While the Regulations require a written lease, until last summer there had never been a reported court decision anywhere in the United States that let a motor carrier evade liability when it informally hired an owner-operator without bothering with the formality of a lease.
However, in one of our cases in which a jury had awarded over $2.3 million to our client for a serious permanent injury, a single judge of the Georgia Court of Appeals wrote a decision that disregards or misconstrues the Federal Motor Carrier Safety Regulations and conflicts with every relevant reported decision of both federal and state courts across the nation. See Clarendon Nat. Ins. Co. v. Johnson, 293 Ga.App. 103, 666 S.E.2d 567 (2008).
Standing the law on its head, that decision provides judicial blessing for motor carriers to circumvent all responsibility for owner-operator drivers by avoiding either execution of a written lease or use of the word “lease” in an oral arrangement. The only case cited as authority for the holding was an unpublished Texas decision that has nothing to do with our case, either on the facts or on the law.
This decision enables interstate motor carriers to hire without accountability unqualified owner-operator drivers who have no motor carrier authority and no commercial driver’s license, and who make no pretense of complying with any of the Federal Motor Carrier Safety Regulations.
This decision allows violation of one of the Federal Motor Carrier Safety Regulations to exempt motor carriers from compliance with the rest of the regulations, thus enabling them to immunize themselves through semantics. In this time of economic turmoil, motor carriers are freed to roll back the clock more than half a century to the type of abuse that the 1956 adoption of the “statutory employer” rule was designed to eliminate.
Within the past few days we have filed a petition for certiorari to the Supreme Court of the United States. That is a statistical long shot, as the Supreme Court agrees to hear only a tiny percentage of even highly meritorious cases.
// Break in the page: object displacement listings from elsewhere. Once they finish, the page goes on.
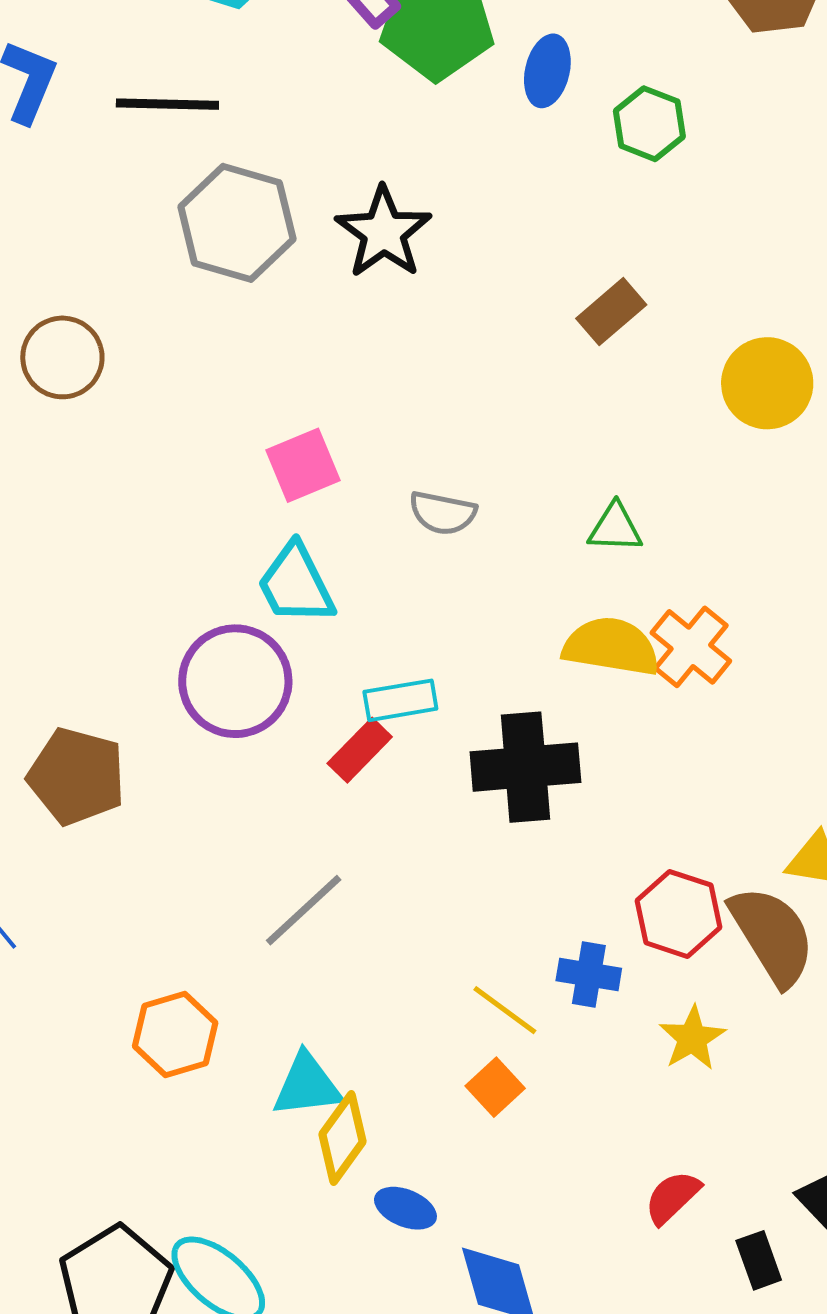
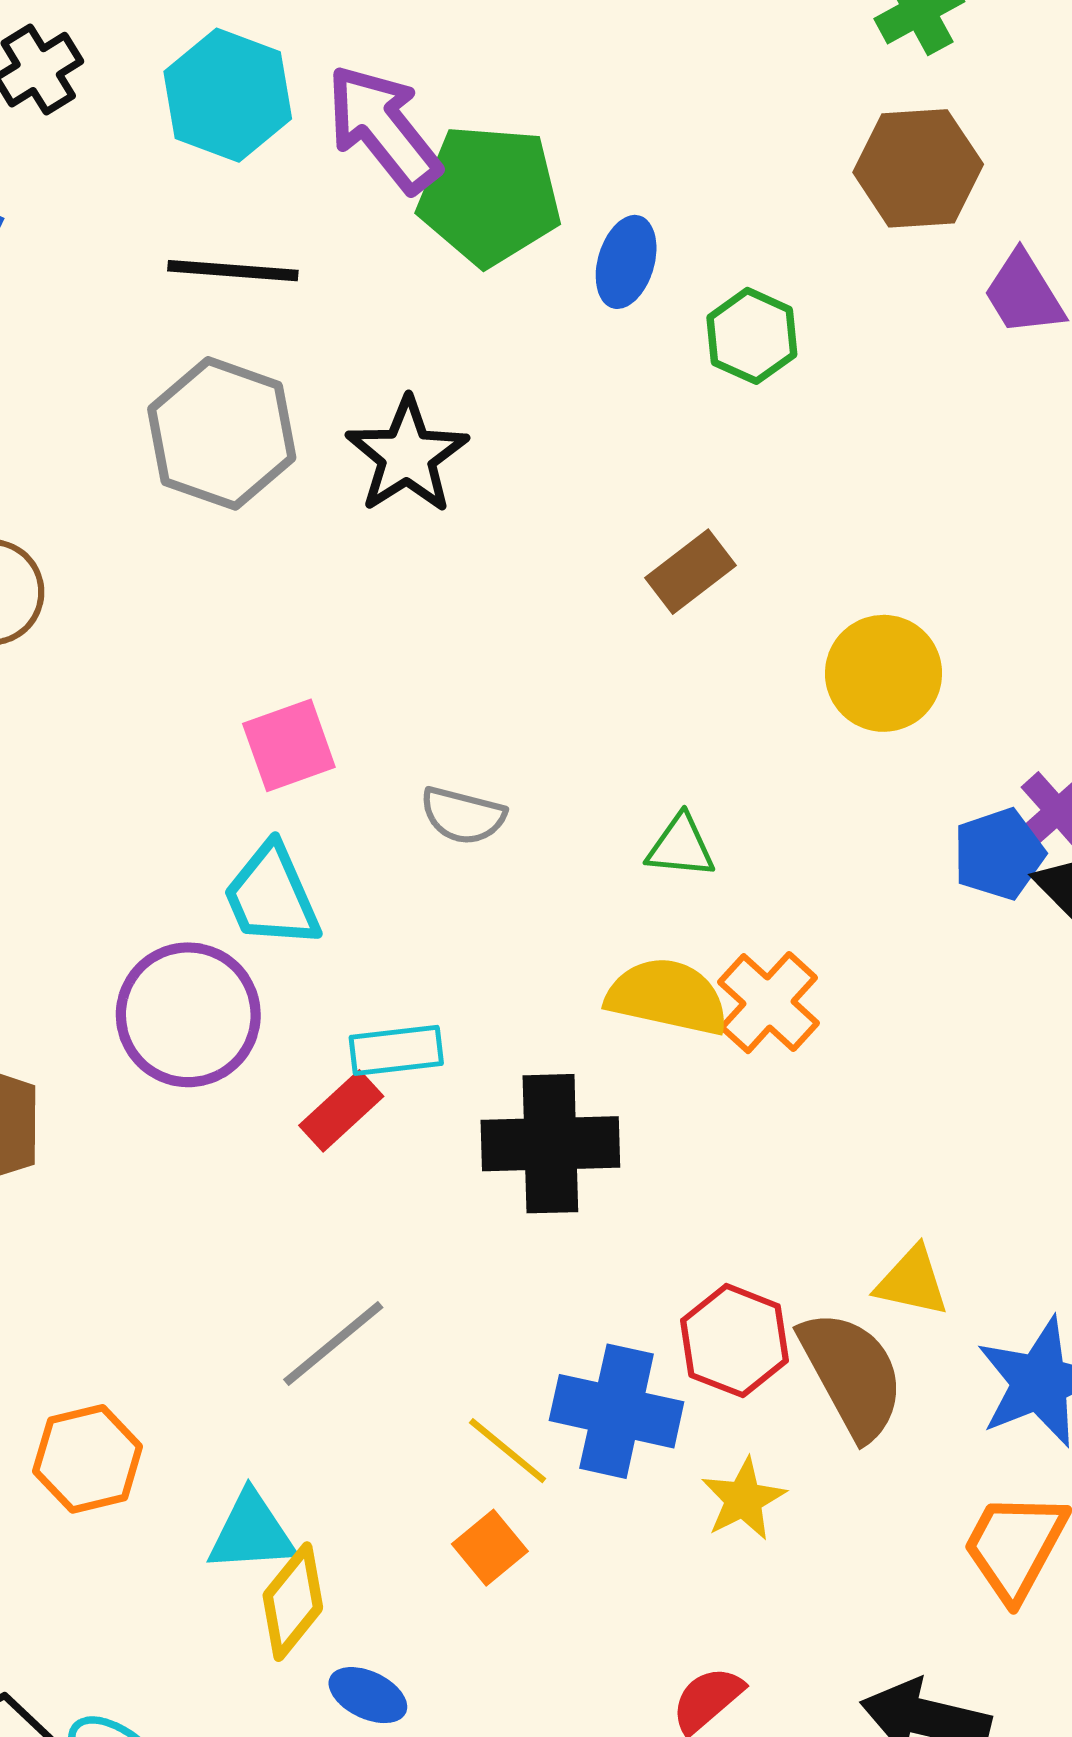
black line: (167, 104) -> (233, 271), moved
gray line: (304, 910) -> (333, 1343), moved
blue cross: (589, 974) -> (617, 1411), size x1.6

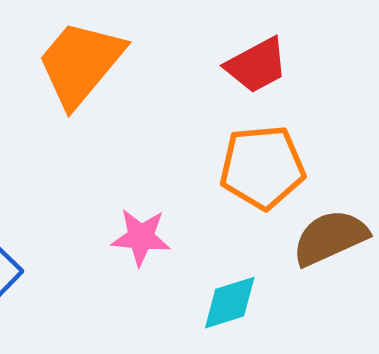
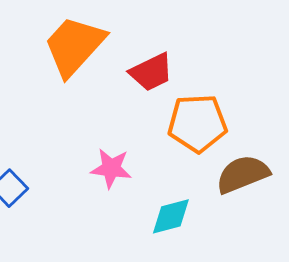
red trapezoid: (257, 65) -> (151, 72), moved

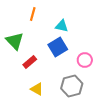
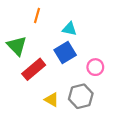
red rectangle: (30, 62) -> (34, 69), size x1.5
yellow triangle: (37, 89) -> (52, 100), moved

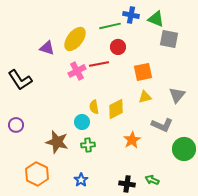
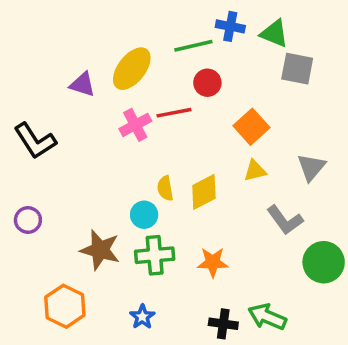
orange square: (143, 72) -> (251, 127), turned -30
gray L-shape: (162, 125) -> (285, 220), turned 30
orange star: (132, 140) -> (213, 262), moved, turned 30
green cross: (88, 145) -> (155, 255), size x1.5
green arrow: (152, 180) -> (267, 317), size x1.5

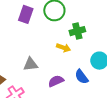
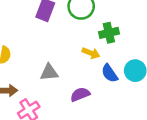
blue semicircle: (82, 77) -> (110, 73), moved

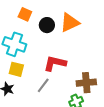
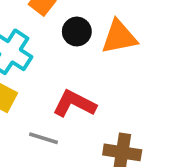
gray line: (43, 85) -> (43, 138), turned 56

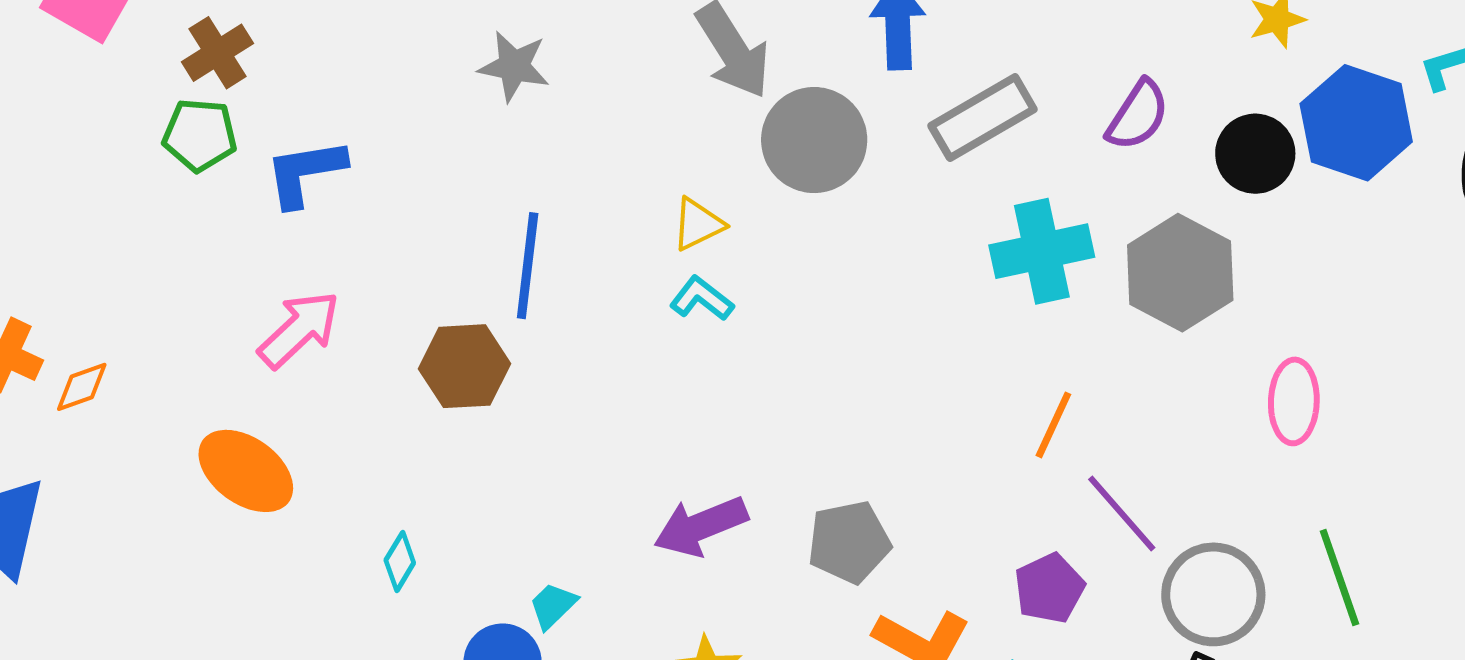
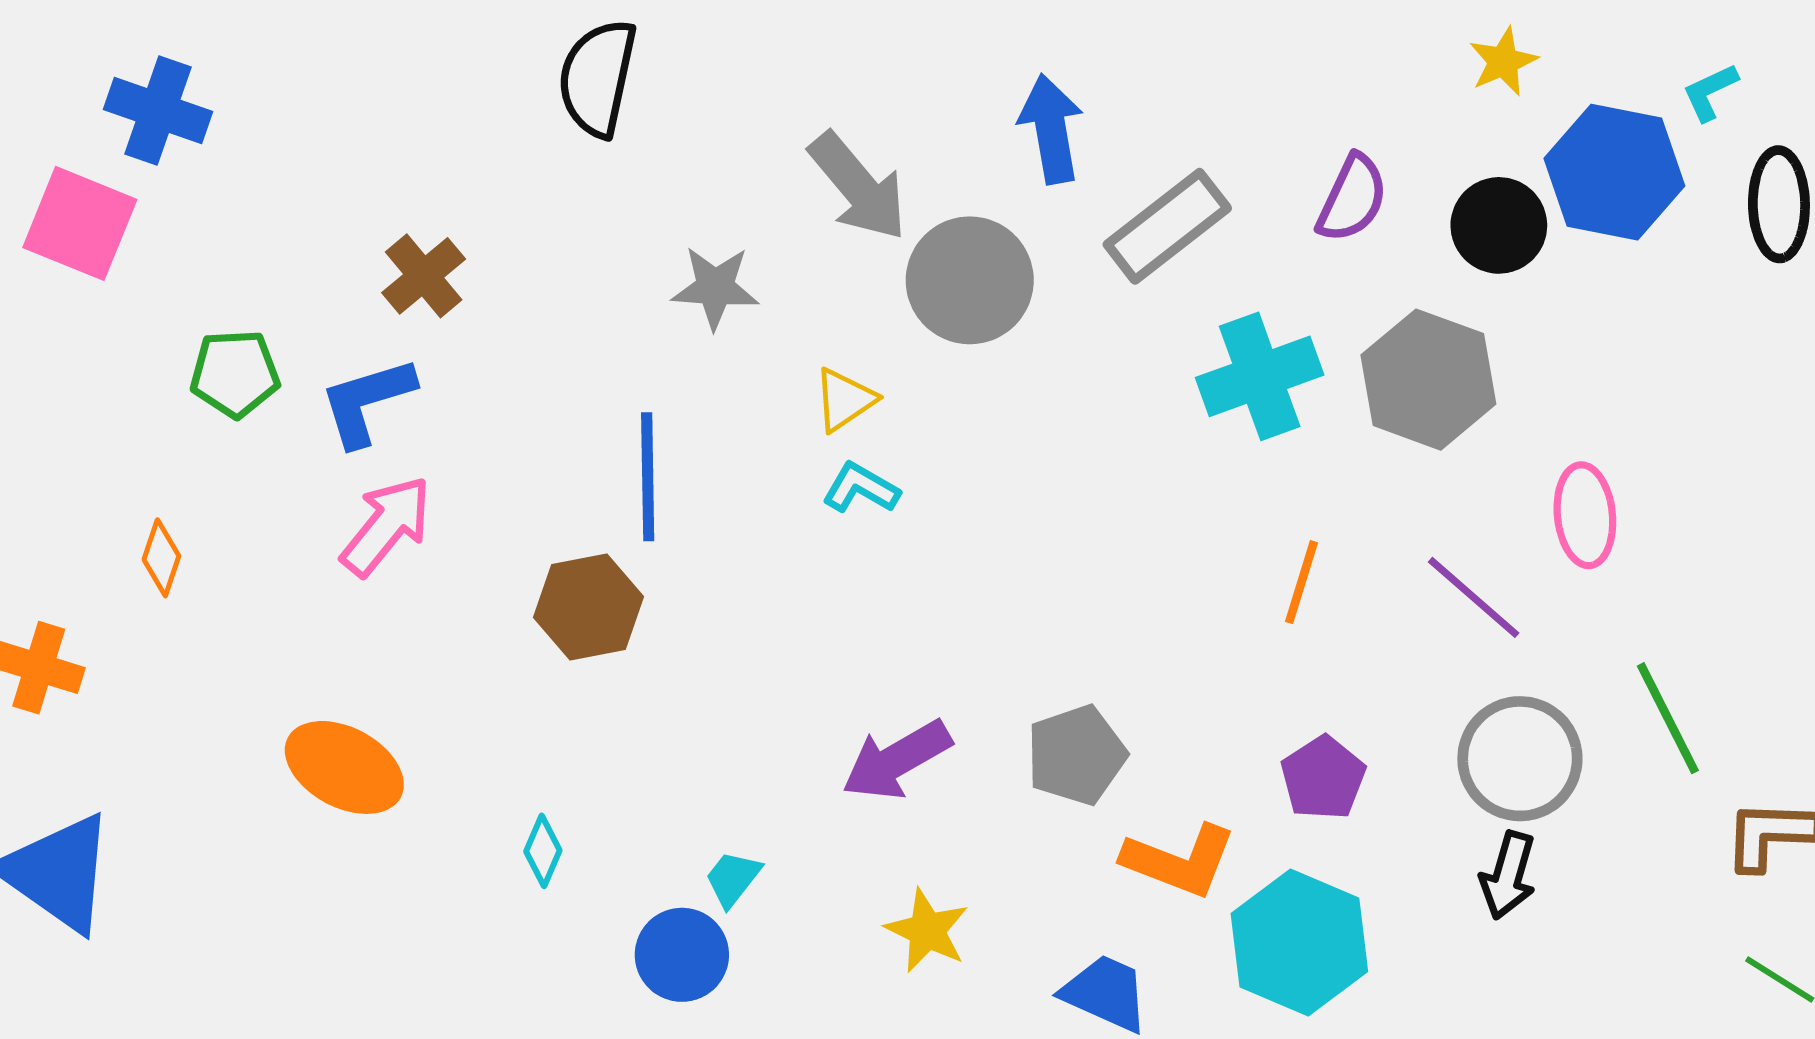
brown cross: (217, 53) -> (424, 276), moved
gray star: (514, 66) -> (715, 288), moved
pink arrow: (299, 329) -> (386, 526), moved
orange diamond: (82, 387) -> (161, 558), moved, turned -44
purple line: (1122, 513) -> (1474, 597), moved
If this decision stands, interstate trucking companies that are inclined to evade safety and financial responsibility rules will be able to revert to the pre-1956 practice of using non-compliant, unqualified and financially incapable “independent contractor” truckers for whom the carriers would bear no responsibility to the public. All of this was pointed out the the Georgia Court of Appeals and Supreme Court, but under the circumstances I find it hard to believe that anyone other than the one judge whose name is on the decision actually read and reflected upon the briefs and the implications of the decision.
Avoiding the expense of equipment maintenance, safety management and financial responsibility required by federal law, they could undercut the cost structure of law-abiding motor carriers and owner-operators, subjecting lawful trucking operations to unfair competition from those that exploit this loophole.
As bad drives out good, if this Georgia Court of Appeals decision approving the evasion of interstate motor carrier responsibility stands, the safety of the public on highways throughout the United States will be adversely impacted.
And innocent people across the country will die because one judge of the Georgia Court of Appeals gave his blessing to an evasion of responsibility contrary to all other interstate motor carrier law in the United States.
No, I’m not attempting to argue my appeal in a blog, as if that were even possible. I’m just warning other folks around the country that they may see the same sort of evasion as motor carriers learn that this shell game fooled a state Court of Appeals.